Bill tabled to prevent OPG strike

The Canadian Press
Paola Loriggio

TORONTO–The Ontario government introduced legislation yesterday that would prevent a strike or lockout at one of the province’s major power utilities–a move its said was necessary to avoid power outages over the holidays.
Labour minister Laurie Scott said that if passed, the bill would send the dispute between the Power Workers’ Union and Ontario Power Generation to arbitration.
“This will prevent the effective shutdown of as much as half of Ontario’s electricity system,” she noted.
The Progressive Conservatives reconvened the legislature yesterday–just over a week after lawmakers rose for their winter break–to table the bill that would stop job action at the utility.
The move has been criticized by the official Opposition, who say the province didn’t even wait for the strike to begin before threatening to force workers back on the job.
NDP leader Andrea Horwath said the province had other options available but “went straight to the biggest hammer available, which is back-to-work legislation.”
Ontario Green Party leader Mike Schreiner, meanwhile, said he looked forward to reviewing the details of the legislation and hoped it would respect the bargaining process.
“It is important that this government resists the urge to punish workers as they have done with other legislation this fall,” he said in a statement.
Labour groups denounced the bill, saying Ontario residents should be concerned at the speed and manner in which the government acted.
“These workers have not even gone on strike yet and the government is proposing back-to-work legislation,” Chris Buckley, president of the Ontario Federation of Labour, said in a statement.
“This time it is power workers but there is no telling who will be on the receiving end of these rash actions next,” he warned.

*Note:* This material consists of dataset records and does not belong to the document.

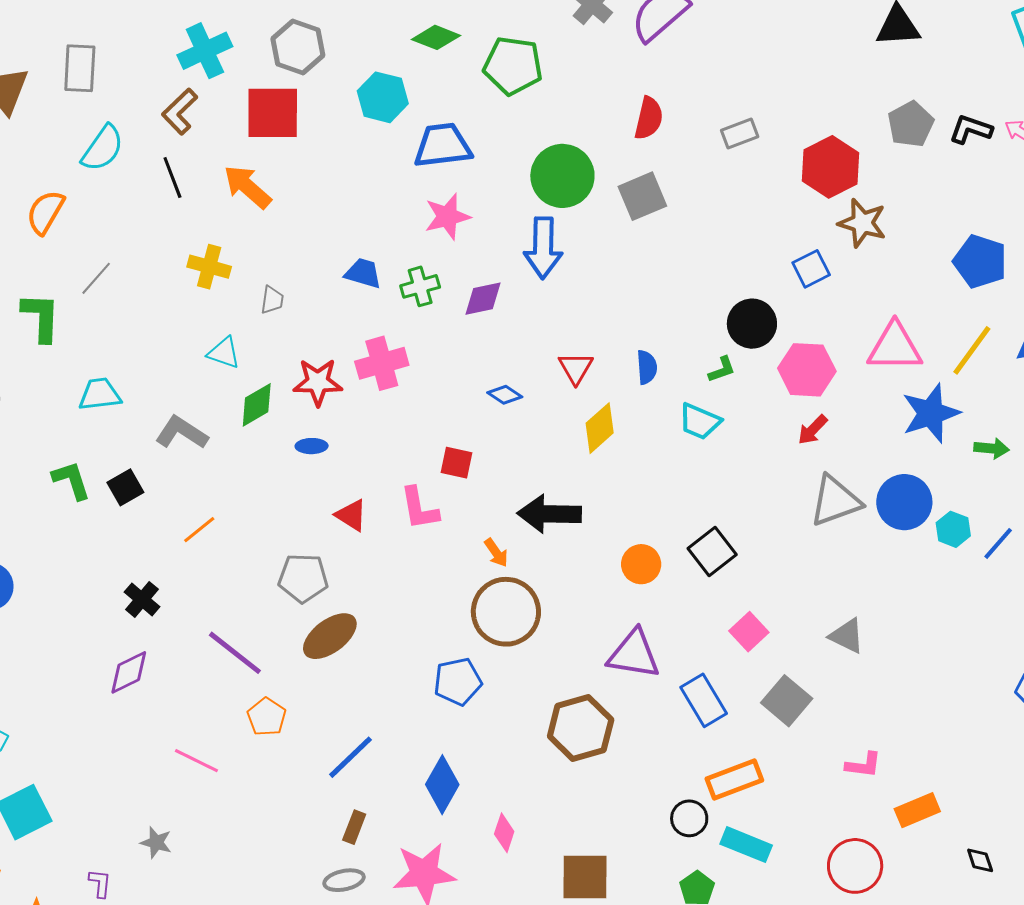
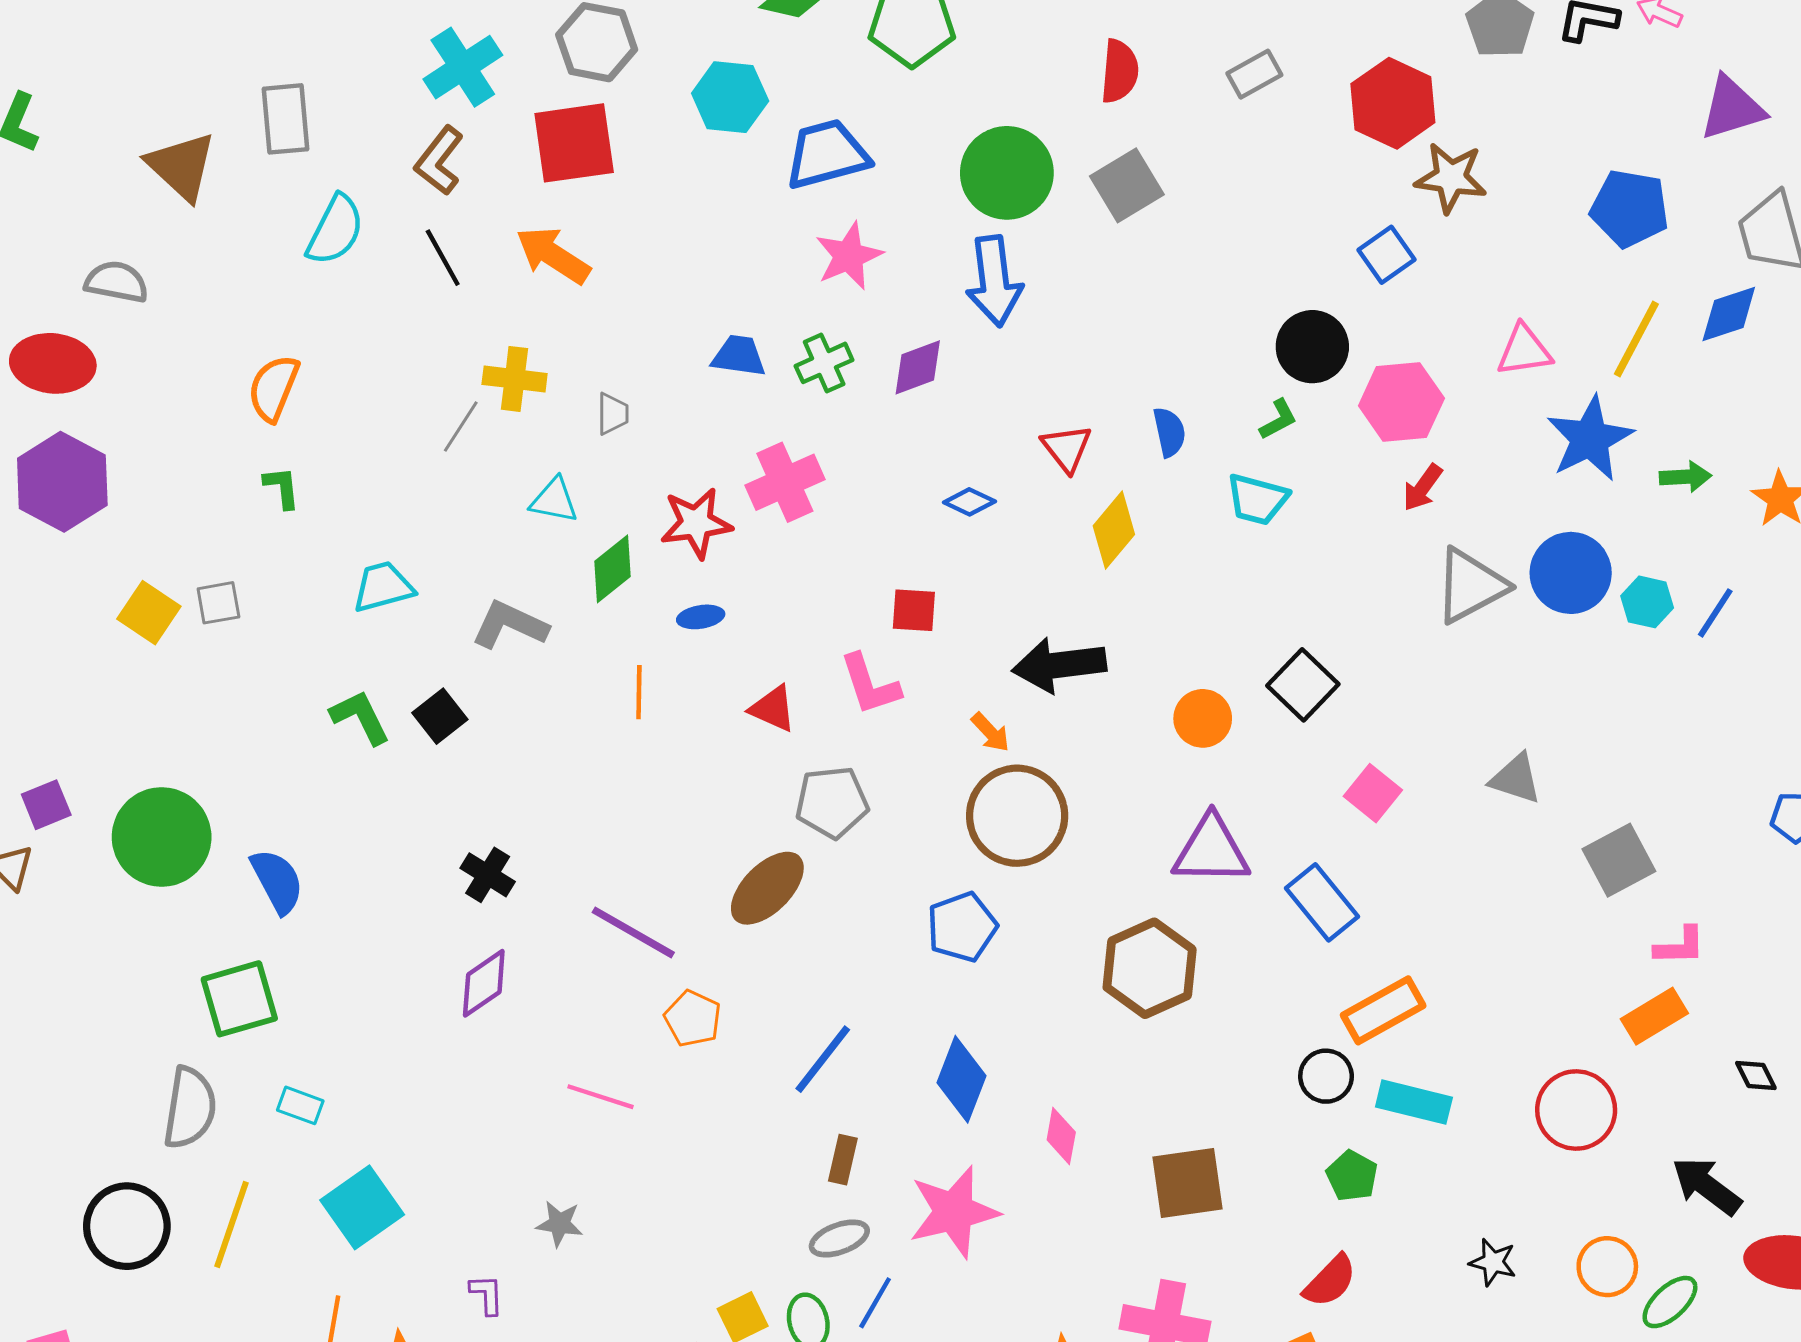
orange semicircle: (45, 212) -> (274, 388), moved
gray line: (96, 278) -> (461, 426), moved
green L-shape: (41, 317) -> (282, 487), size x0.6
pink triangle: (895, 347) -> (1524, 350), size x0.7
orange line: (199, 530) -> (639, 692), moved, turned -42
gray pentagon: (303, 578) -> (832, 802), moved
gray square: (787, 701) -> (1619, 860), moved, turned 30
pink L-shape: (863, 765) -> (1680, 946), moved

The emergency session was announced in a statement Friday evening by government House leader Todd Smith.
The notice of a strike also came on Friday, a day after members of the Power Workers’ Union rejected a contract offer from OPG, putting them in a legal strike position.
“The shutdown of OPG’s nuclear and hydroelectric facilities could occur in approximately three weeks,” the Independent Electricity System Operator had said in a statement Friday.
“At that point, Ontario would not have the generation needed to meet consumer demand and customers would begin losing power,” it warned.